Marsalis, Lincoln Center orchestra make season bright at Marcus Center
You know it’s a good gig when you can’t tell if the band or the audience is having more fun.
Wynton Marsalis, the Jazz at Lincoln Center Orchestra, vocalist Cécile McLorin Salvant and an Uihlein Hall audience shared a great time Monday with the band’s “Big Band Holidays” at the Marcus Center.
The music, most of which was arranged by members of the band, was miles and miles from the trite pop arrangements cluttering the air this time of year. These were meaty, interesting takes on great tunes, each leaving plenty of room for band members to take solos.
And what solos those were. From smooth, elegant lines to syncopated, harmonically complex riffs, the players put their creative signatures on each tune.
Those tunes ranged from an excerpt of Tchaikovsky’s “Nutcracker,” to the spiritual “Mary Had a Baby,” and from Irving Berlin’s “White Christmas” to “Greensleeves” (“What Child Is This?”) and a playful “‘Zat You, Santa Claus?”
Salvant joined the band on several numbers, bringing an enormous palette of colors and characters to the tunes as well as some of the hottest, cleanest scat singing I’ve ever heard in a live performance.
She is a vocal chameleon, tossing off a high, innocent ingénue sound with perfect ease, morphing on her way down a scale into a throaty, dark belt. Her vocal acrobatics never get in the way of the tunes. Instead, she uses them to illuminate the music and lyrics.
Marsalis, who spent the evening seated in the trumpet section, introduced each number on the program. Those introductions were a great part of the evening’s fun.
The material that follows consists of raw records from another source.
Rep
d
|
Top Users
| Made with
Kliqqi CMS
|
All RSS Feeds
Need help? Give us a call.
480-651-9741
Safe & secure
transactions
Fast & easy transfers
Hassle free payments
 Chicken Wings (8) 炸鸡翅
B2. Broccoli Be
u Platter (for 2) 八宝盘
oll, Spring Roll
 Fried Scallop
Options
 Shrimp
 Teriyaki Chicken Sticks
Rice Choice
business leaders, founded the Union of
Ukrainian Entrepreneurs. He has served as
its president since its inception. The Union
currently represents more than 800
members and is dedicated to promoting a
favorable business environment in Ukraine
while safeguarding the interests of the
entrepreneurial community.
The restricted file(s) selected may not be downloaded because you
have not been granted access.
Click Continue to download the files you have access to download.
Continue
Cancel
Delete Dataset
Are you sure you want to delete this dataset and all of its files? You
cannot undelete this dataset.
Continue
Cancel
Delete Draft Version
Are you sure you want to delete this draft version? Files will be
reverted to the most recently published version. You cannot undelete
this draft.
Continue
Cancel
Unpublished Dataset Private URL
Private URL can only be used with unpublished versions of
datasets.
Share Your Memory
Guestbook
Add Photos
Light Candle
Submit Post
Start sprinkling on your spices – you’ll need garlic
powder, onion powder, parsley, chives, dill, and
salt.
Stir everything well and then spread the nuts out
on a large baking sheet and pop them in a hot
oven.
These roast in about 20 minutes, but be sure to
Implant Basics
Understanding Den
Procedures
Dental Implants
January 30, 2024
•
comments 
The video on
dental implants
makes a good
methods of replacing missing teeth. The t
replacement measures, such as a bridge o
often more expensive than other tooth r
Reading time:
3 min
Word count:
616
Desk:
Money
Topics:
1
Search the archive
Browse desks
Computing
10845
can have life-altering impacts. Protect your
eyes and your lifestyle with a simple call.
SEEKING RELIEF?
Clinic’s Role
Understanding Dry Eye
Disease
He spoke with a heartfelt mix of respect, affection, knowledge and almost reverence for the tunes and their composers, giving each tune a place in the legacy of music.
Marsalis introduced Milwaukee native Dan Nimmer on piano, and his parents (in the audience), explaining that every musician wants to sound good in his or her hometown.
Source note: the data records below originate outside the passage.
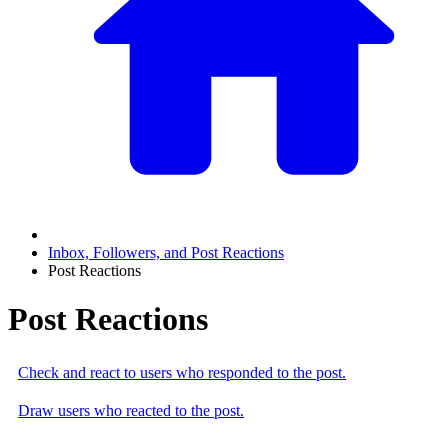
Inbox, Followers, and Post Reactions
Post Reactions
Post Reactions
Check and react to users who responded to the post.
Draw users who reacted to the post.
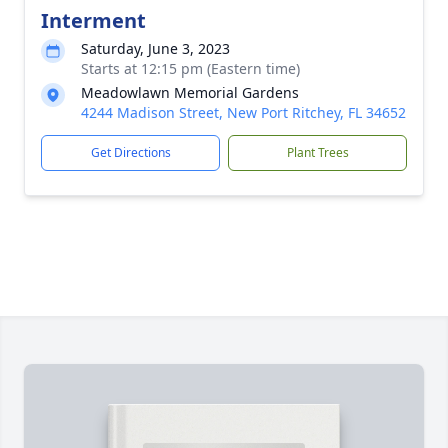
Interment
Saturday, June 3, 2023
Starts at 12:15 pm (Eastern time)
Meadowlawn Memorial Gardens
4244 Madison Street, New Port Ritchey, FL 34652
Get Directions
Plant Trees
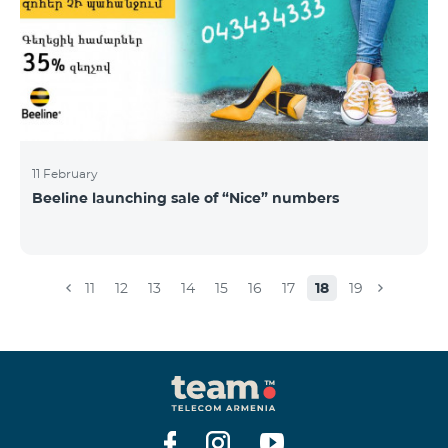
11 February
Beeline launching sale of “Nice” numbers
11
12
13
14
15
16
17
18
19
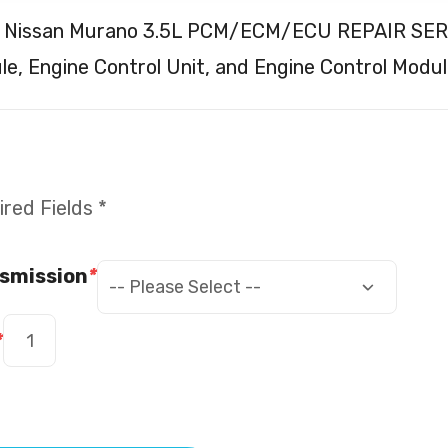
 Nissan Murano 3.5L PCM/ECM/ECU REPAIR SERVI
e, Engine Control Unit, and Engine Control Modul
red Fields *
smission
*
*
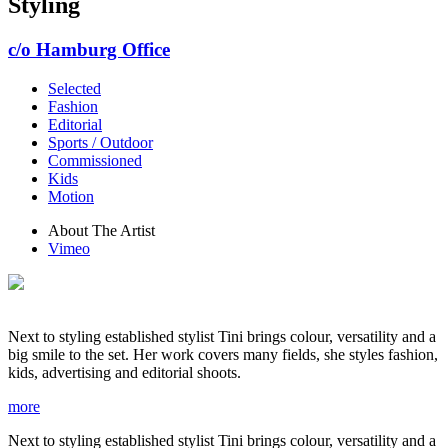
Styling
c/o Hamburg Office
Selected
Fashion
Editorial
Sports / Outdoor
Commissioned
Kids
Motion
About The Artist
Vimeo
Next to styling established stylist Tini brings colour, versatility and a
big smile to the set. Her work covers many fields, she styles fashion,
kids, advertising and editorial shoots.
more
Next to styling established stylist Tini brings colour, versatility and a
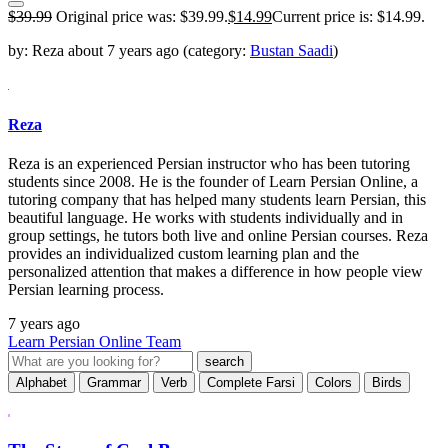
$
39.99
Original price was: $39.99.
$
14.99
Current price is: $14.99.
by:
Reza
about
7 years ago
(category:
Bustan Saadi
)
Reza
Reza is an experienced Persian instructor who has been tutoring
students since 2008. He is the founder of Learn Persian Online, a
tutoring company that has helped many students learn Persian, this
beautiful language. He works with students individually and in
group settings, he tutors both live and online Persian courses. Reza
provides an individualized custom learning plan and the
personalized attention that makes a difference in how people view
Persian learning process.
7 years ago
Learn Persian Online Team
Alphabet
Grammar
Verb
Complete Farsi
Colors
Birds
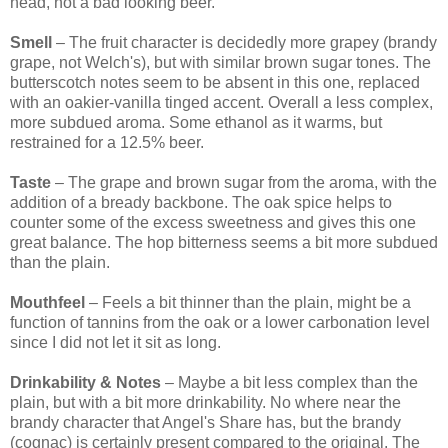
head, not a bad looking beer.
Smell
– The fruit character is decidedly more grapey (brandy
grape, not Welch's), but with similar brown sugar tones. The
butterscotch notes seem to be absent in this one, replaced
with an oakier-vanilla tinged accent. Overall a less complex,
more subdued aroma. Some ethanol as it warms, but
restrained for a 12.5% beer.
Taste
– The grape and brown sugar from the aroma, with the
addition of a bready backbone. The oak spice helps to
counter some of the excess sweetness and gives this one
great balance. The hop bitterness seems a bit more subdued
than the plain.
Mouthfeel
– Feels a bit thinner than the plain, might be a
function of tannins from the oak or a lower carbonation level
since I did not let it sit as long.
Drinkability & Notes
– Maybe a bit less complex than the
plain, but with a bit more drinkability. No where near the
brandy character that Angel's Share has, but the brandy
(cognac) is certainly present compared to the original. The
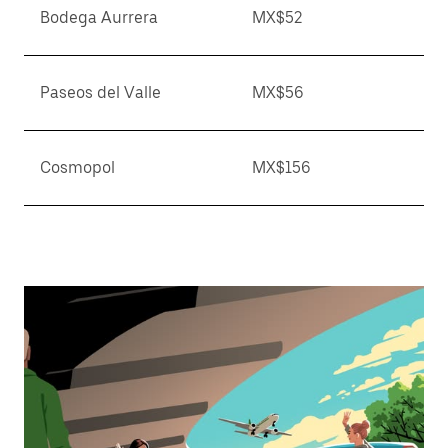
Bodega Aurrera
MX$52
Paseos del Valle
MX$56
Cosmopol
MX$156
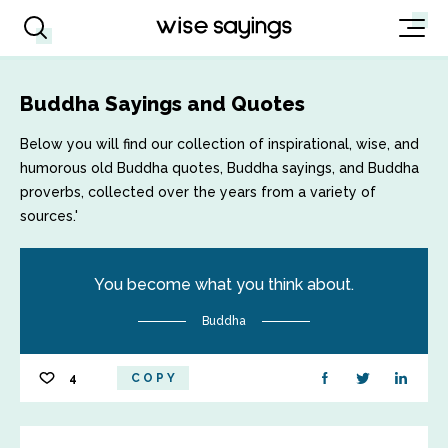
Buddha Sayings and Quotes
Below you will find our collection of inspirational, wise, and
humorous old Buddha quotes, Buddha sayings, and Buddha
proverbs, collected over the years from a variety of
sources.'
You become what you think about.
Buddha
4
COPY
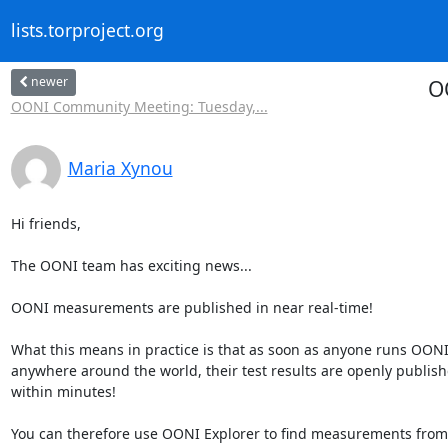
lists.torproject.org
newer
O
OONI Community Meeting: Tuesday,...
Maria Xynou
Hi friends,

The OONI team has exciting news...

OONI measurements are published in near real-time!

What this means in practice is that as soon as anyone runs OONI
anywhere around the world, their test results are openly publish
within minutes!

You can therefore use OONI Explorer to find measurements from 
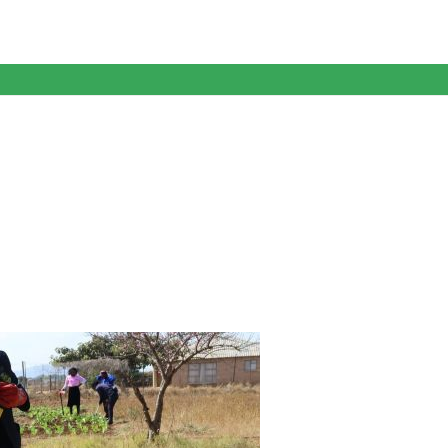
anagent Services (DPEMS)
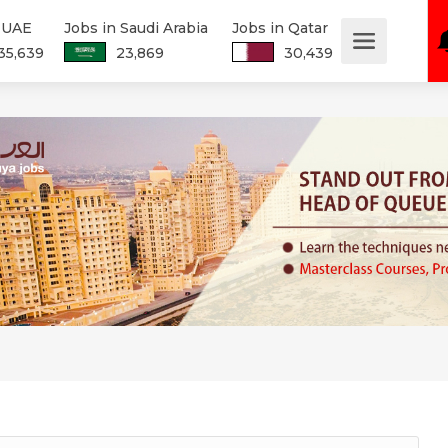
n UAE
Jobs in Saudi Arabia
Jobs in Qatar
35,639
23,869
30,439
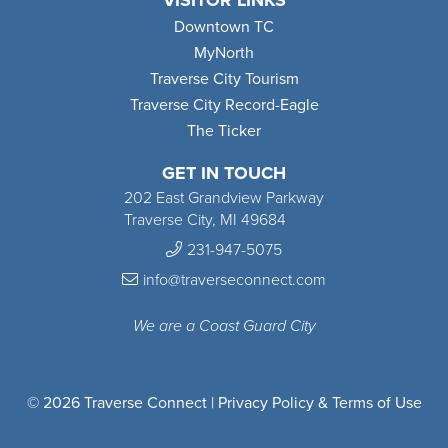
VISITOR LINKS
Downtown TC
MyNorth
Traverse City Tourism
Traverse City Record-Eagle
The Ticker
GET IN TOUCH
202 East Grandview Parkway
Traverse City, MI 49684
231-947-5075
info@traverseconnect.com
We are a Coast Guard City
© 2026 Traverse Connect |
Privacy Policy & Terms of Use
Nimmer did his parents proud, going well beyond good to play with creativity, sensitivity and refinement.
One of the great delights of the concert was watching the musicians listen to each other, appreciating and cheering each other’s solos and Salvant’s vocals.
As the band left the stage to a standing ovation, Nimmer, bassist Carlos Henriquez and drummer Ali Jackson continued jamming. Marsalis reappeared and joined in, much to the audience’s delight.